The idea of going on a cruise with some 4,000 strangers makes me slightly seasick. I am not cut out for cramped cabins, crowded Jacuzzis, long buffet lines, and shore excursions aboard a tour bus—never mind the threat of rotovirus, otherwise known as the stomach flu, which has been reported in outbreaks aboard some of the behemoth ships. “You’ll never catch me on a big cruise ship,” I’ve always said. “Too many people.”
I much prefer the benefits of personalized service with, say, a private butler. Who wouldn’t? As a traveler who doesn’t like to fold clothes yet loves a neat drawer, how can I resist someone else unpacking my bags on arrival? Luckily, cruise ships are beginning to realize I’m not the only one. Many megaships are now adding roomy junior, duplex, and penthouse suites to their cabin offerings. Typically, they are clustered in exclusive hideaways with butlers and concierge service off-limits to almost every passenger except a privileged keycard-carrying few. Smaller lines with 500-passenger capacity like Silversea and Regent Seven Seas have already mastered the five-star service and offer swank all-suites cruises.
In fact, this more sophisticated and upscale version of cruising is becoming so widespread that the industry calls it the “ship within a ship” experience, with VIP decks accessible only to other suite passengers. Almost all are booked months in advance. The Villa Complex on Norwegian Cruise Line’s newest and largest 4,100-passenger ship, Epic, includes 13 penthouses—with one measuring up to 2,200 square meters—where guests order from a special room-service menu and enjoy private courtyard, pool, lounge, and fitness areas. The November arrival of Royal Caribbean’s Allure of the Seas, with a passenger capacity of 5,400, has eight different types of suites, including three loft categories that vary in size, with a Concierge Club lounge and reserved prime seating for shows. The AquaClass status on the 2,850-guest Celebrity Eclipse buys guests accommodations in one of the 130 staterooms on Deck 11 that include, among other amenities, access to Blu, the specialty restaurant designed exclusively for AquaClass guests.
The inauguration this month of Cunard’s new Queen Elizabeth includes a category called Queens Grill, with grand duplex suites of more than 730 square meters, members-only restaurants and priority disembarkation. “It completely changes the way you experience the ship,” says Barbara Muckermann, head of corporate marketing for MSC Cruises, which last year launched aboard its new ship Splendida the MSC Yacht Club, an exclusive area complete with 99 suites. Among the most luxurious: two suites spanning the corners of the ship. Suites guests have a pool deck all to themselves on 18, seating at the chef’s table in the main dining room, and a private elevator to whisk them to the spa, concierge desk, and the 24-hour Topsail Lounge with panoramic views above the bow.
To see if club membership has its privileges, I booked a suite aboard the Splendida for a seven-night Mediterranean cruise in September. I admit that once you get past the overwhelming number of people on a megaship, the dining and entertainment options far outweigh those on smaller ships. Norwegian’s Epic, for example, has featured the Blue Man Group and Cirque du Soleil.)

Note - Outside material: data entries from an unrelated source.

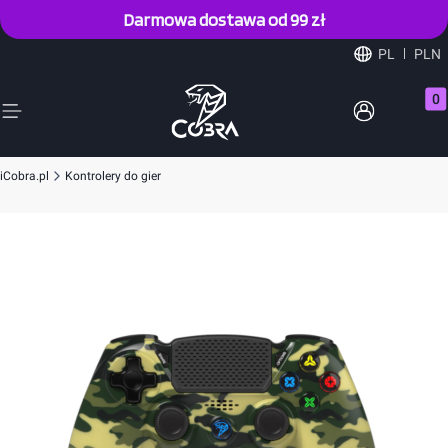
Darmowa dostawa od 99 zł
PL
PLN
Prod
iCobra.pl
Kontrolery do gier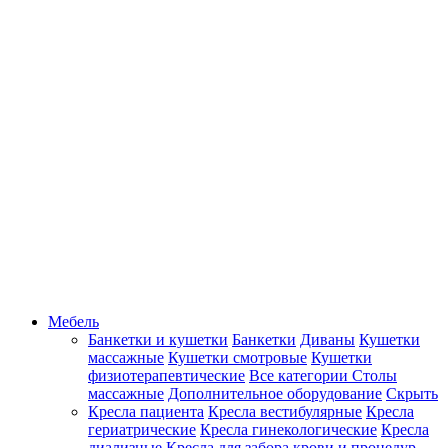
Мебель
Банкетки и кушетки
Банкетки
Диваны
Кушетки
массажные
Кушетки смотровые
Кушетки
физиотерапевтические
Все категории
Столы
массажные
Дополнительное оборудование
Скрыть
Кресла пациента
Кресла вестибулярные
Кресла
гериатрические
Кресла гинекологические
Кресла
диализные
Кресла для забора крови и процедур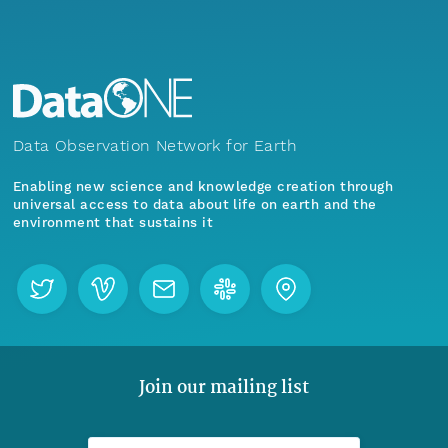
Data Observation Network for Earth
Enabling new science and knowledge creation through
universal access to data about life on earth and the
environment that sustains it
Join our mailing list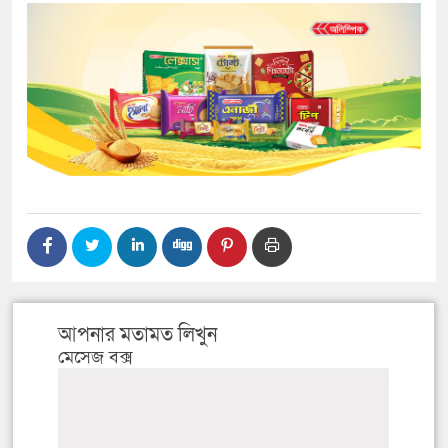
আপনার মতামত লিখুন
মেসেজ বক্স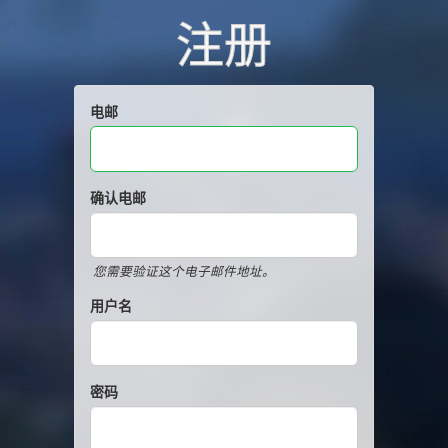
注册
电邮
确认电邮
您需要验证这个电子邮件地址。
用户名
密码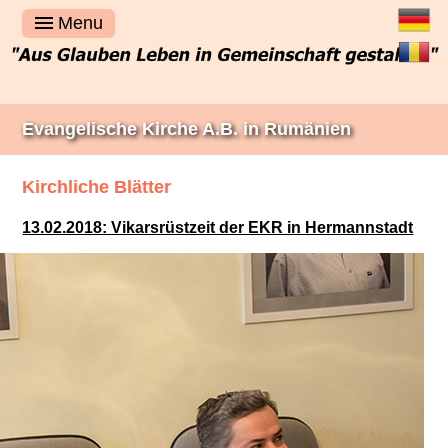
Deutsch
Menu
Română
Evangelische Kirche A.B. in Rumänien
Kirchliche Blätter
13.02.2018: Vikarsrüstzeit der EKR in Hermannstadt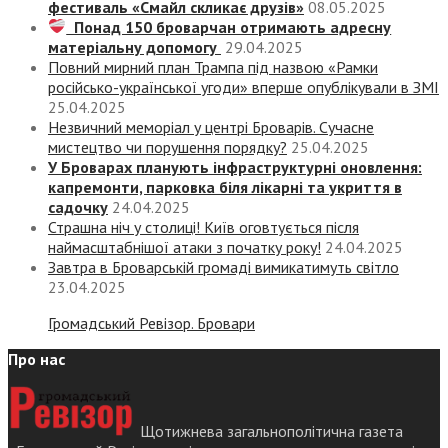
фестиваль «Смайл скликає друзів»
08.05.2025
Понад 150 броварчан отримають адресну
матеріальну допомогу
29.04.2025
Повний мирний план Трампа під назвою «‎Рамки
російсько-української угоди» вперше опублікували в ЗМІ
25.04.2025
Незвичний меморіал у центрі Броварів. Сучасне
мистецтво чи порушення порядку?
25.04.2025
У Броварах планують інфраструктурні оновлення:
капремонти, парковка біля лікарні та укриття в
садочку
24.04.2025
Страшна ніч у столиці! Київ оговтується після
наймасштабнішої атаки з початку року!
24.04.2025
Завтра в Броварській громаді вимикатимуть світло
23.04.2025
Громадський Ревізор. Бровари
Про нас
Щотижнева загальнополітична газета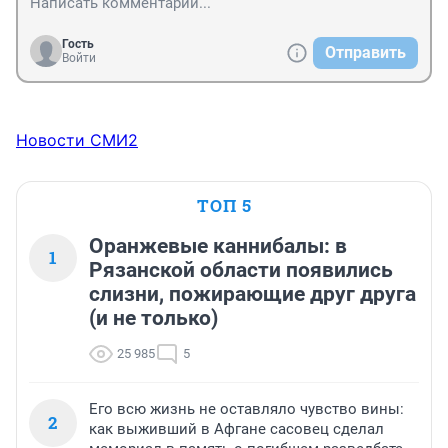
Гость
Отправить
Войти
Новости СМИ2
ТОП 5
Оранжевые каннибалы: в
1
Рязанской области появились
слизни, пожирающие друг друга
(и не только)
25 985
5
Его всю жизнь не оставляло чувство вины:
2
как выживший в Афгане сасовец сделал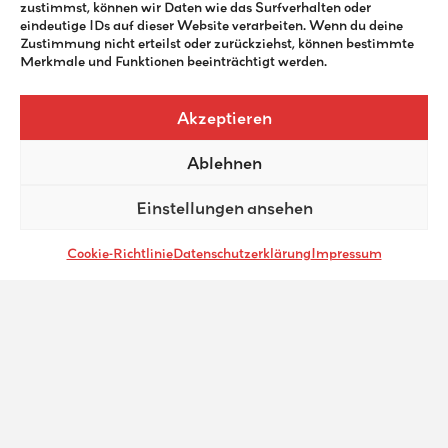
zustimmst, können wir Daten wie das Surfverhalten oder
eindeutige IDs auf dieser Website verarbeiten. Wenn du deine
Website
Zustimmung nicht erteilst oder zurückziehst, können bestimmte
Merkmale und Funktionen beeinträchtigt werden.
Akzeptieren
Ablehnen
Einstellungen ansehen
Cookie-Richtlinie
Datenschutzerklärung
Impressum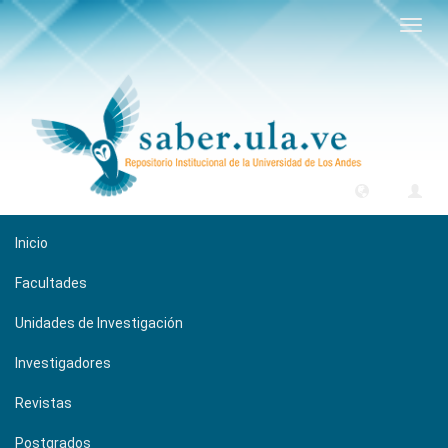
Camb
naveg
Inicio
Facultades
Unidades de Investigación
Investigadores
Revistas
Postgrados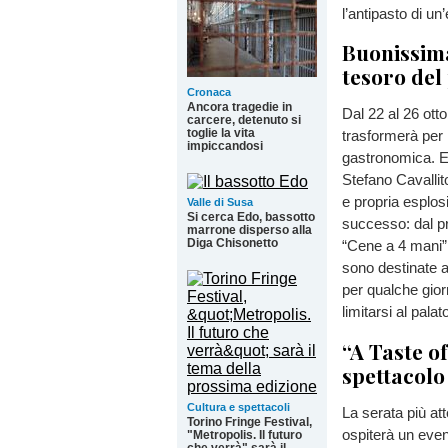
l’antipasto di un
Buonissima
tesoro del
Cronaca
Ancora tragedie in
Dal 22 al 26 ott
carcere, detenuto si
toglie la vita
trasformerà per l
impiccandosi
gastronomica. E
Stefano Cavallit
e propria esplos
Valle di Susa
Si cerca Edo, bassotto
successo: dal p
marrone disperso alla
Diga Chisonetto
“Cene a 4 mani”
sono destinate a 
per qualche gior
limitarsi al pala
“A Taste o
spettacol
Cultura e spettacoli
La serata più at
Torino Fringe Festival,
ospiterà un even
"Metropolis. Il futuro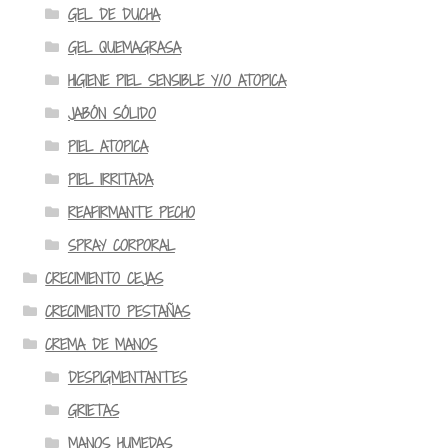
GEL DE DUCHA
GEL QUEMAGRASA
HIGIENE PIEL SENSIBLE Y/O ATOPICA
JABÓN SÓLIDO
PIEL ATOPICA
PIEL IRRITADA
REAFIRMANTE PECHO
SPRAY CORPORAL
CRECIMIENTO CEJAS
CRECIMIENTO PESTAÑAS
CREMA DE MANOS
DESPIGMENTANTES
GRIETAS
MANOS HUMEDAS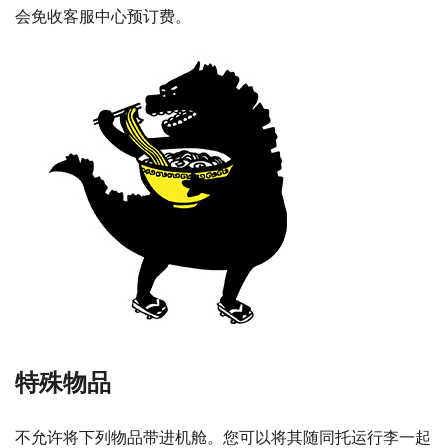
会免收客服中心预订费。
特殊物品
不允许将下列物品带进机舱。您可以将其随同托运行李一起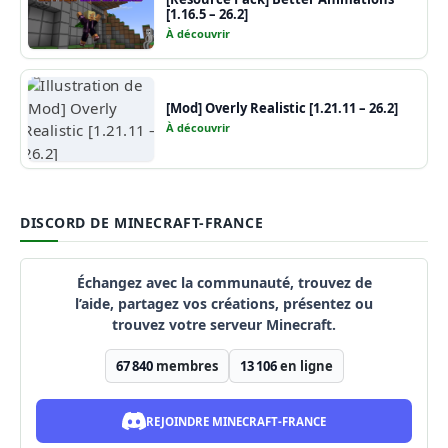
[1.16.5 – 26.2]
À découvrir
[Mod] Overly Realistic [1.21.11 – 26.2]
À découvrir
DISCORD DE MINECRAFT-FRANCE
Échangez avec la communauté, trouvez de
l’aide, partagez vos créations, présentez ou
trouvez votre serveur Minecraft.
67 840
membres
13 106
en ligne
REJOINDRE MINECRAFT-FRANCE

But for this trip I wanted simply to relax in peace with the sea. And to my surprise, I succeeded. Though the 4,000-passenger ship was sold out, I never saw more than 50 people at a time spread out on the two members-only lounge floors, beginning on deck 15. It never even got crowded on the sundeck. Each morning I was able to push aside several empty wicker tanning chairs to make room for yoga in front of the pool.

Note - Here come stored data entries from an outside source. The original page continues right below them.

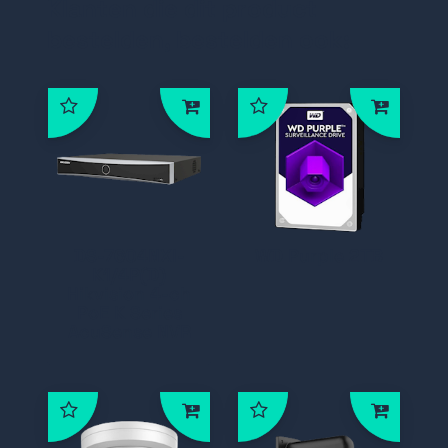
Klanten die dit product
bestelden, bestelden ook:
DS-7604NXI-
WD Purple 2TB
K1/4P(D)
Hikvision 4-ch
PoE K Series
AcuSense NVR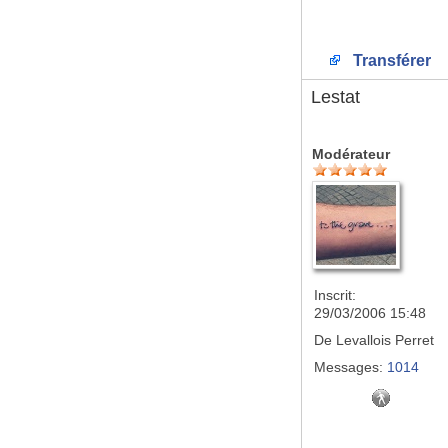
Transférer
Lestat
Modérateur
Inscrit:
29/03/2006 15:48
De
Levallois Perret
Messages:
1014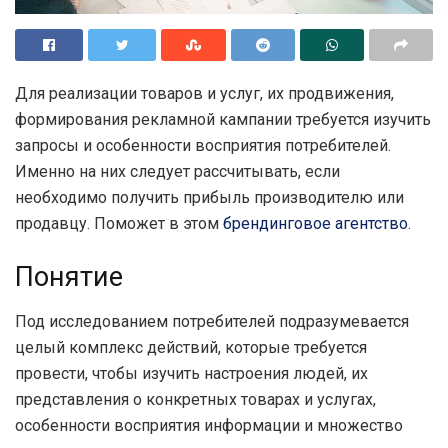
Для реализации товаров и услуг, их продвижения,
формирования рекламной кампании требуется изучить
запросы и особенности восприятия потребителей.
Именно на них следует рассчитывать, если
необходимо получить прибыль производителю или
продавцу. Поможет в этом
брендинговое агентство
.
Понятие
Под исследованием потребителей подразумевается
целый комплекс действий, которые требуется
провести, чтобы изучить настроения людей, их
представления о конкретных товарах и услугах,
особенности восприятия информации и множество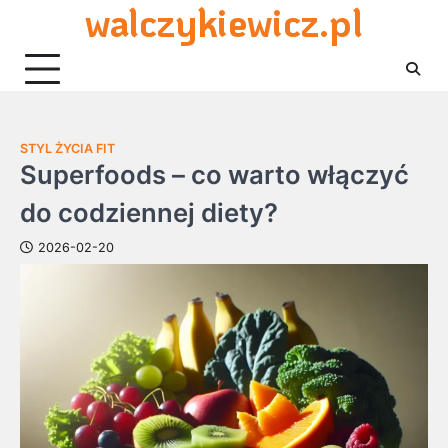
walczykiewicz.pl
Skip
to
content
STYL ŻYCIA FIT
Superfoods – co warto włączyć
do codziennej diety?
2026-02-20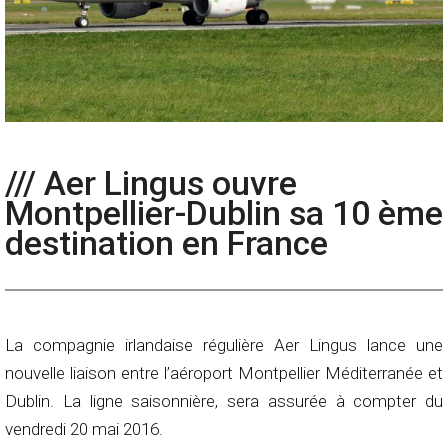
/// Aer Lingus ouvre
Montpellier-Dublin sa 10 ème
destination en France
La compagnie irlandaise régulière Aer Lingus lance une
nouvelle liaison entre l’aéroport Montpellier Méditerranée et
Dublin. La ligne saisonnière, sera assurée à compter du
vendredi 20 mai 2016.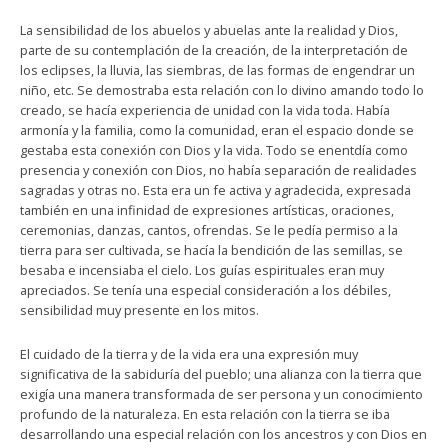
La sensibilidad de los abuelos y abuelas ante la realidad y Dios,
parte de su contemplación de la creación, de la interpretación de
los eclipses, la lluvia, las siembras, de las formas de engendrar un
niño, etc. Se demostraba esta relación con lo divino amando todo lo
creado, se hacía experiencia de unidad con la vida toda. Había
armonía y la familia, como la comunidad, eran el espacio donde se
gestaba esta conexión con Dios y la vida. Todo se enentdía como
presencia y conexión con Dios, no había separación de realidades
sagradas y otras no. Esta era un fe activa y agradecida, expresada
también en una infinidad de expresiones artísticas, oraciones,
ceremonias, danzas, cantos, ofrendas. Se le pedía permiso a la
tierra para ser cultivada, se hacía la bendición de las semillas, se
besaba e incensiaba el cielo. Los guías espirituales eran muy
apreciados. Se tenía una especial consideración a los débiles,
sensibilidad muy presente en los mitos.
El cuidado de la tierra y de la vida era una expresión muy
significativa de la sabiduría del pueblo; una alianza con la tierra que
exigía una manera transformada de ser persona y un conocimiento
profundo de la naturaleza. En esta relación con la tierra se iba
desarrollando una especial relación con los ancestros y con Dios en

The public spaces, where the rest of the ship’s 3,800 passengers lounged, didn’t allow for the same leisure because there was never a dull moment—what with all the jazz music, talent shows, dance classes, and 4-D interactive cinema. Down there it felt more like you were part of a small private college. Though the energy was more alive, it bordered on suffocating. When families with children couldn’t find seats together in the main lounge area, teenagers and small children sat on the spiral staircase as their parents decided what to do next.
At night, while I was occasionally tempted to ease into the 1,600-seat theater for the old-time charm of a Broadway show, I was mostly ready to retreat back to deck 15, where two butlers are assigned to each suite and the gracious host at the concierge desk apologizes if you have to wait a few minutes to ask a question. Inside the elevators there’s an MSC Yacht Club keycard identification system that, when activated by a passenger, allows the elevator to bypass all other floors and run express to 15—even if people are already in the elevator when the club passenger gets on. I never used it but was in the elevator when others did, prompting the regular passengers to press buttons in panic as they tried to figure out what was going on.
The main entertainment for me was eating at the Mediterranean restaurant L’Olivo, which was designed for Yacht Club members; other guests pay à la carte for the 50-bottle wine list and food from 14 different countries. My first couple of days I spent time talking to the sommelier, Leonardo Spreca, about a cold I had caught that wouldn’t go away. He fixed me his “mother’s secret recipe”: a glass of hot red wine, honey, and nutmeg. I felt much better the next day, and happily realized that it’s possible to get a small-ship feel inside big-ship space.